Has Sri Lanka an alternative to allowing itself to be enlisted as an ally of the US? The answer is ‘no’, considering the rather helpless state Sri Lanka has reduced itself to over the years in terms of independence of status in the South Asian region. Economically, in particular, Sri Lanka is a disempowered state and it has no choice but to relate on the most cordial terms to all the powers that matter. ‘Non-alignment’ has, whether local and international opinion like it or not, thrust itself on Sri Lanka.

The Easter Sunday atrocities have added greatly to the need for Sri Lanka to be ‘Non-aligned’. Currently, Sri Lanka is in consultation with a number of Western powers in the areas of strengthening internal security, intelligence and defence together with availing of China’s assistance in some respects. This is the way to go, considering Sri Lanka’s relative helplessness in these areas of concern and her domestic vulnerabilities coupled with present compulsions in international politics.

Conditions, internal and external, are coming together to compel Sri Lanka to take what could be argued is a pragmatic course in her foreign policy formulation and implementation and for the present ‘ideological purity’ in external relations may need to be suspended in the face of hard practicalities.

Moreover, if by Non-alignment we mean cordiality with all states, Sri Lanka could not be faulted for adopting her current foreign policy stance. However, the country could be made to answer to the fault of weakening herself steadily and complacently in numerous spheres that matter to a country. For example, better internal governance and economic management may not have reduced Sri Lanka to the current state of helplessness.

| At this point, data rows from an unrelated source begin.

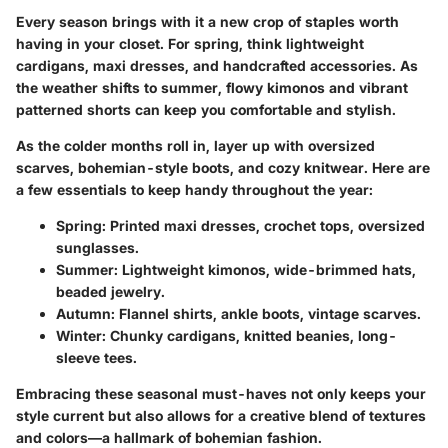
Every season brings with it a new crop of staples worth
having in your closet. For spring, think lightweight
cardigans, maxi dresses, and handcrafted accessories. As
the weather shifts to summer, flowy kimonos and vibrant
patterned shorts can keep you comfortable and stylish.
As the colder months roll in, layer up with oversized
scarves, bohemian-style boots, and cozy knitwear. Here are
a few essentials to keep handy throughout the year:
Spring:
Printed maxi dresses, crochet tops, oversized
sunglasses.
Summer:
Lightweight kimonos, wide-brimmed hats,
beaded jewelry.
Autumn:
Flannel shirts, ankle boots, vintage scarves.
Winter:
Chunky cardigans, knitted beanies, long-
sleeve tees.
Embracing these seasonal must-haves not only keeps your
style current but also allows for a creative blend of textures
and colors—a hallmark of bohemian fashion.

These are matters of the first importance and it is critical that the public becomes increasingly concerned about questions in foreign policy. The latter are of too great an importance to be left entirely for politicians to deliberate over; if at all such discussion ever takes place meaningfully among politicians and ruling circles.

An important dimension in Sri Lanka’s and most other small states’ powerlessness is the increasing inability of the global South, over the past three decades, to come under a unified policy umbrella to voice their collective viewpoint on issues concerning the South. This tendency has come to be epitomized by the eclipsing of NAM and other forums that had given collective voice to the issues of the South. Hopefully, the current helplessness of the South will alert these countries to the need to get together again.

Meanwhile, countries such as Sri Lanka should expect to figure in big power moves and manoeuvres in the larger international politics arena. They need to take note of the fact that the US and other big powers are in a scramble to exercise power in the Asia-Pacific region in an increasingly aggressive fashion. One proof of this is an incipient ‘tanker war’ in the Gulf.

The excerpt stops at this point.